Residents will be aware that this is something I have been calling for since at least 2017. Billericay and the rest of Basildon Borough has – like many places – suffered for years from unauthorised encampments. We have had them numerous times, just over the time I have been a councillor; at Sun Corner, Hannakins Farm, South Green, Queens Park, and in pretty much every corner of the Borough. The cost to the taxpayer of cleaning up after them is appalling.
The Government has confirmed that it will strengthen police powers and create a new criminal offence to tackle unauthorised encampments on any private or public land in vehicles without permission, and where they are causing significant disruption, distress or harm to local communities.
Police will be given powers to seize vehicles and arrest offenders. The measures will target harmful encampments which reflect badly on the wider nomadic community as a whole, the majority of whom are law-abiding.
The measures deliver on our manifesto commitment to tackle unauthorised encampments and will be part of a new major Criminal Justice Bill to be introduced in Parliament shortly. The new offence will be punishable by a prison sentence of up to 3 months, or a fine of up to £2,500 (or both).
The Government have also confirmed that the Criminal Justice and Public Order Act (1994) will also be amended to allow police to direct trespassers away from land and broaden the range of factors police can consider when enforcing the law, to include interference with access to utilities like water, gas and electricity, and environmental damage such as excessive noise pollution or littering.
New provisions will also mean that people directed away from land must not return for 12 months.
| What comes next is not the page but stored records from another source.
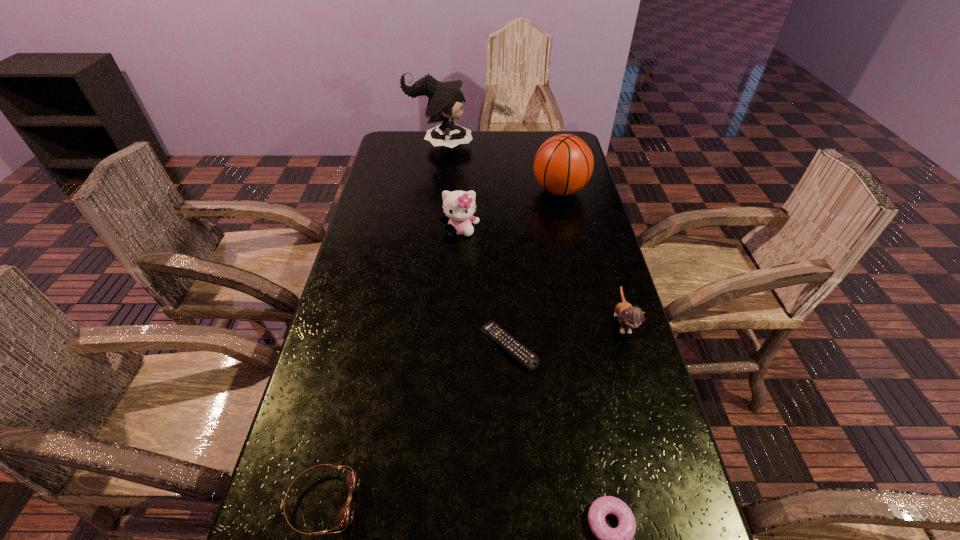 Locate an element on the screen. The image size is (960, 540). doll is located at coordinates (445, 101).

At what (x,y) coordinates should I click in order to perform the action: click on the farthest object. Please return your answer as a coordinate pair (x, y). Looking at the image, I should click on (445, 101).

Locate an element on the screen. basketball is located at coordinates (563, 164).

The image size is (960, 540). What are the coordinates of `the sixth nearest object` in the screenshot? It's located at (563, 164).

Locate an element on the screen. The width and height of the screenshot is (960, 540). the third farthest object is located at coordinates (458, 206).

The image size is (960, 540). I want to click on the left kitten, so click(x=458, y=206).

Image resolution: width=960 pixels, height=540 pixels. I want to click on the right kitten, so click(629, 317).

Identify the location of the shorter kitten. The height and width of the screenshot is (540, 960). (629, 317).

Where is `goggles`? This screenshot has width=960, height=540. goggles is located at coordinates (344, 517).

The height and width of the screenshot is (540, 960). What are the coordinates of `the shortest object` in the screenshot? It's located at (528, 359). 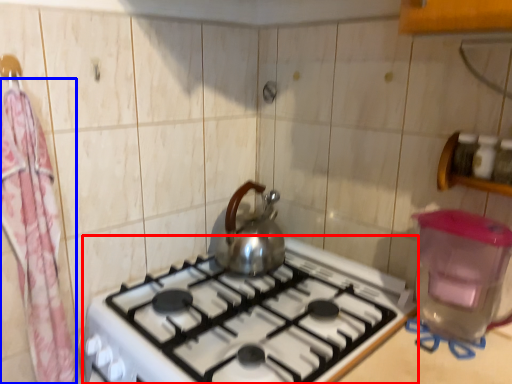 Question: Which object appears farthest to the camera in this image, gas stove (highlighted by a red box) or curtain (highlighted by a blue box)?

Choices:
 (A) gas stove
 (B) curtain

Answer: (B) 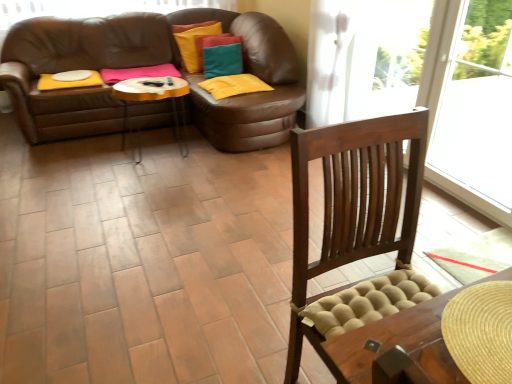 Question: Is brown leather footrest at center smaller than brown leather couch at upper left?

Choices:
 (A) no
 (B) yes

Answer: (B)

Question: Is brown leather footrest at center not near brown leather couch at upper left?

Choices:
 (A) no
 (B) yes

Answer: (A)

Question: Can you confirm if brown leather footrest at center is wider than brown leather couch at upper left?

Choices:
 (A) yes
 (B) no

Answer: (B)

Question: Is brown leather footrest at center shorter than brown leather couch at upper left?

Choices:
 (A) no
 (B) yes

Answer: (B)

Question: Is brown leather footrest at center to the left of brown leather couch at upper left from the viewer's perspective?

Choices:
 (A) no
 (B) yes

Answer: (A)

Question: Is brown leather footrest at center closer to the viewer compared to brown leather couch at upper left?

Choices:
 (A) yes
 (B) no

Answer: (A)

Question: Can you confirm if brown leather couch at upper left is shorter than brown leather footrest at center?

Choices:
 (A) no
 (B) yes

Answer: (A)

Question: Is brown leather couch at upper left oriented towards brown leather footrest at center?

Choices:
 (A) yes
 (B) no

Answer: (A)

Question: From the image's perspective, is brown leather couch at upper left located above brown leather footrest at center?

Choices:
 (A) no
 (B) yes

Answer: (B)

Question: Is brown leather couch at upper left to the right of brown leather footrest at center from the viewer's perspective?

Choices:
 (A) yes
 (B) no

Answer: (B)

Question: Is brown leather footrest at center located within brown leather couch at upper left?

Choices:
 (A) no
 (B) yes

Answer: (A)

Question: Is brown leather couch at upper left turned away from brown leather footrest at center?

Choices:
 (A) no
 (B) yes

Answer: (A)

Question: Based on their sizes in the image, would you say brown leather couch at upper left is bigger or smaller than brown leather footrest at center?

Choices:
 (A) small
 (B) big

Answer: (B) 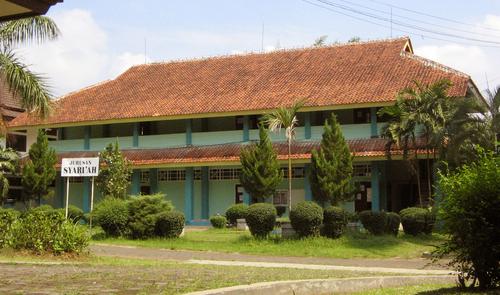 The image size is (500, 295). Identify the location of support beams. (192, 191), (135, 136), (87, 136), (188, 133), (245, 133), (311, 127), (378, 126), (376, 183). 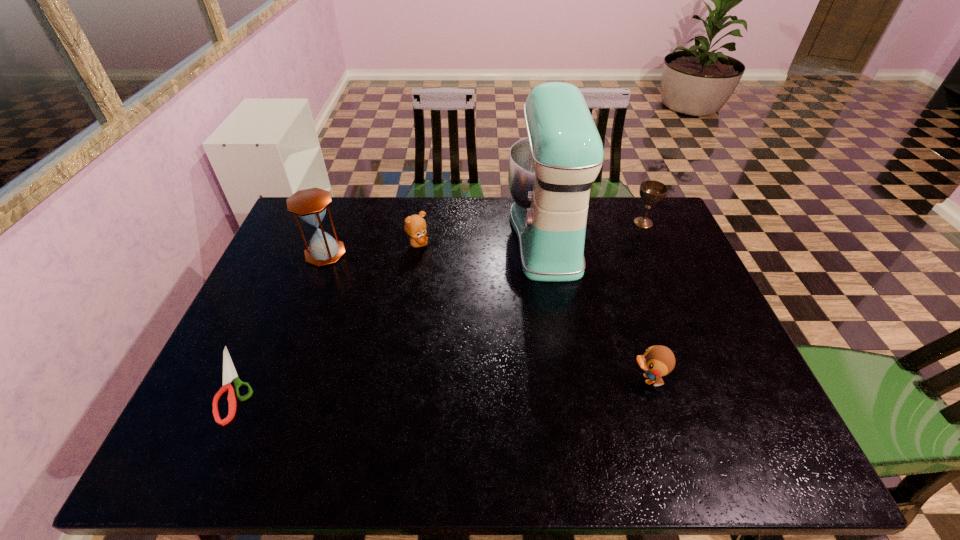 This screenshot has height=540, width=960. I want to click on unoccupied area between the rightmost object and the duck, so click(645, 301).

Find the location of `free space that is in between the hourglass and the fourth object from left to right`. free space that is in between the hourglass and the fourth object from left to right is located at coordinates (436, 245).

Find the location of a particular element. This screenshot has height=540, width=960. unoccupied area between the third tallest object and the mixer is located at coordinates (595, 229).

Point out which object is positioned as the third nearest to the second object from right to left. Please provide its 2D coordinates. Your answer should be formatted as a tuple, i.e. [(x, y)], where the tuple contains the x and y coordinates of a point satisfying the conditions above.

[(415, 226)]

Choose which object is the second nearest neighbor to the duck. Please provide its 2D coordinates. Your answer should be formatted as a tuple, i.e. [(x, y)], where the tuple contains the x and y coordinates of a point satisfying the conditions above.

[(651, 191)] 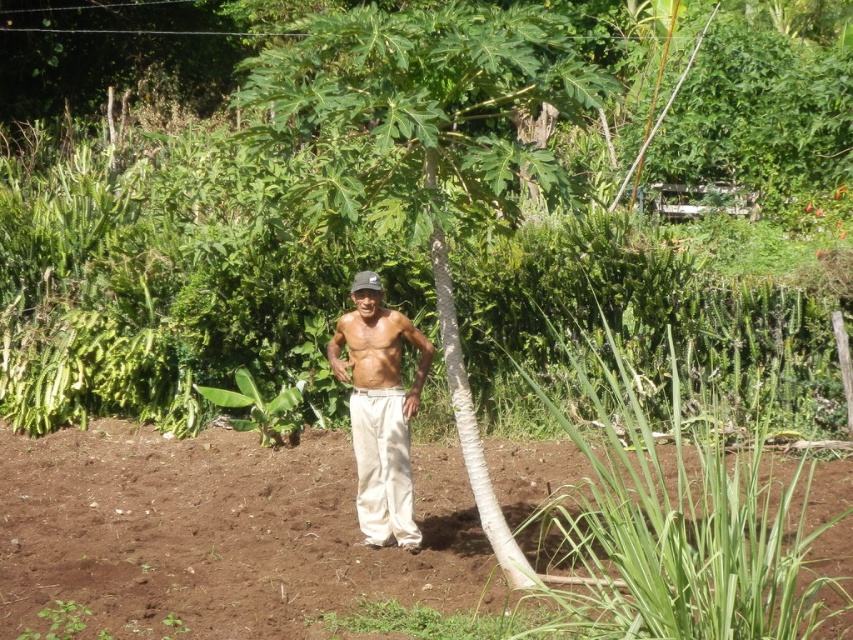 You are a gardener planning to plant a new flower bed. You see the brown soil at center and the green leafy banana tree at center. Which object is positioned lower in the scene?

The brown soil at center is located below the green leafy banana tree at center, so it is positioned lower in the scene.

You are a drone operator trying to capture a photo of the brown soil at center from the air. The drone has a maximum safe flying distance of 10 meters. Can you safely fly the drone to take the photo?

The distance between the brown soil at center and the camera is 8.45 meters, which is within the drone operator maximum safe flying distance of 10 meters. Yes, the drone can safely fly to take the photo.

Based on the scene description, where is the white cotton pants at center located in terms of coordinates?

The white cotton pants at center is located at coordinates point (x=380, y=413).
I have always recognised people’s right to a nomadic life, but this must be balanced against the rights of settled residents to enjoy their local community facilities and taxpayers should not have bear the clean-up costs. I am really pleased that the Government has followed through on the recent consultations – the response to which I spearheaded on behalf of Basildon Council – and I look forward to seeing the legislation progress through Parliament in due course.